Carlos Fara buceó sobre la personalidad del ministro de Seguridad de la provincia de Buenos Aires. En tiempos de pandemia. Con el ADN argentino flotando en el aire. Lo definió como «el concepto (Sergio) Berni», alguien que está en ese puesto de trinchera por «indicación de CFK a (Axel) Kicillof». El médico-militar, con aspiraciones a las palmas de general, reconoce del presidente (subraya y repite presidente) Alberto Fernández, pero remarca que «Cristina es su jefa política», la única que lo conduce. Aventuró (Fara) que quiere el sitial de la responsable nacional, Sabina Fréderic. Así como va. no lo conseguirá seguramente, presume humildemente Humanidad.
Vamos al hueso y a las ironías de Fara. Berni es de confianza. Le pone el pecho a las balas para resolver «las crisis in situ». Tradujo: «No existe el Estado como sistema, si no hay un delegado político que controle…si alguien no levanta el teléfono y pega cuatro gritos, la burocracia trabaja a reglamento». Cierto Fara, como que la realidad es más compleja.
Hay intereses concretos, claro. «Acá no hay inocentes». ¿Se imaginan a Kafka perdido en algún ministerio o dependencia pública de la Argentina? Los poderes fácticos cooptan el estado, resumió bien el consultor, con empleados jugando para sus equipos. Capas geológicas. Únicas en el mundo.
Ahí va con una definición: ¿cómo vencer esa parsimonia? Con «un cabrón hiperactivo, que mande todo al demonio y que actúe con absoluto respaldo político de la jefatura máxima«. Abundó sobre el «concepto Berni»: un buen gerente en el Estado, mucho más cuando el tema es de alta sensibilidad. «Néstor (Kirchner) nunca olvidará como se movió ´la bonaerense´el 19 y 20 de diciembre de 2001; por eso le urgía desestructurar el poder territorial en el GBA, para que no le produjeran una crisis».
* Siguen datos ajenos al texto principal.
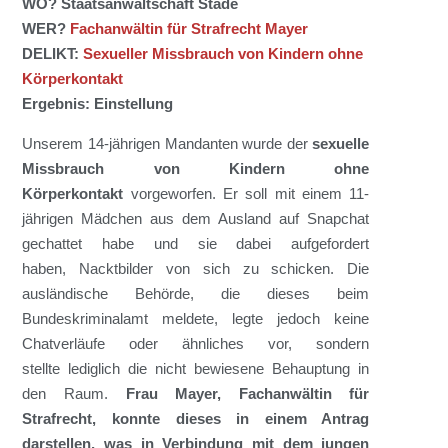
WO? Staatsanwaltschaft Stade
WER?
Fachanwältin für Strafrecht Mayer
DELIKT:
S
exueller Missbrauch von Kindern ohne
Körperkontakt
Ergebnis: Einstellung
Unser
em
14-jährige
n
Manda
n
t
en
wurde
der
sexuelle
Missbrauch von Kindern ohne
Körperkontakt
vorgeworfen.
Er soll mit einem 11-
jährigen Mädchen aus dem Ausland auf Snapchat
gechattet habe und sie dabei aufgefordert
haben
,
Nacktbilder von sich zu schicken. Die
ausländische Behörde, die dieses beim
Bundeskriminalamt meldete, legte jedoch keine
Chatverläufe oder ähnliches vor, sondern
stellt
e
lediglich die nicht be
wie
sene Behauptung in
de
n
Raum.
Frau Mayer
, Fachanw
ältin
für
Strafrecht,
konnte dieses in einem Antrag
darstellen, was in Verbindung mit dem jungen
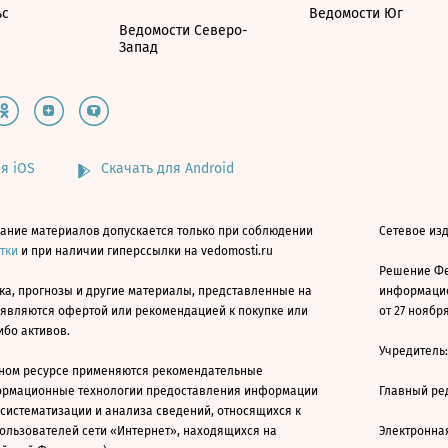
ьс
Ведомости Юг
Ведомости Северо-
Запад
я iOS
Скачать для Android
ание материалов допускается только при соблюдении
Сетевое изд
атки
и при наличии гиперссылки на vedomosti.ru
Решение Фе
ка, прогнозы и другие материалы, представленные на
информацио
 являются офертой или рекомендацией к покупке или
от 27 ноября
ибо активов.
Учредитель
ном ресурсе применяются рекомендательные
ормационные технологии предоставления информации
Главный ре
 систематизации и анализа сведений, относящихся к
ользователей сети «Интернет», находящихся на
Электронна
Concepto Berni=presencia en el lugar de los hechos. «Hay que estar para entender lo que pasa y resolverlo». Lo valora la sociedad. Advirtió, empero, que se lo «puede comer el personaje». Le pasó a otro militar en el mismo cargo, el carapintada Aldo Rico. El cordobés Luis Juez, de tanta simpatía, terminó empalagando. «El show cansa y el promedio social exige más efectividad». Es así cuando las papas queman.
Todos, alertó Fara, tendrán algo que decir. Es propio de argentinos. Berni es el fruto de un país con debilidad institucional. Hay algo que no funciona en este magiclick con tantos voluntarismos contrapuestos.